Stored data entries:
- Opening Delimiter -
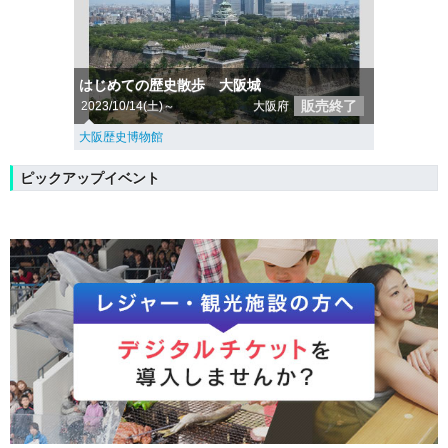
はじめての歴史散歩 大阪城
販売終了
2023/10/14(土)～
大阪府
大阪歴史博物館
ピックアップイベント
- Closing Delimiter -
* DESCRIPTION OF THE TASK *
Print every record exactly, without the pictures.

* ANSWER TO THE EXERCISE *
はじめての歴史散歩 大阪城
販売終了
2023/10/14(土)～
大阪府
大阪歴史博物館
ピックアップイベント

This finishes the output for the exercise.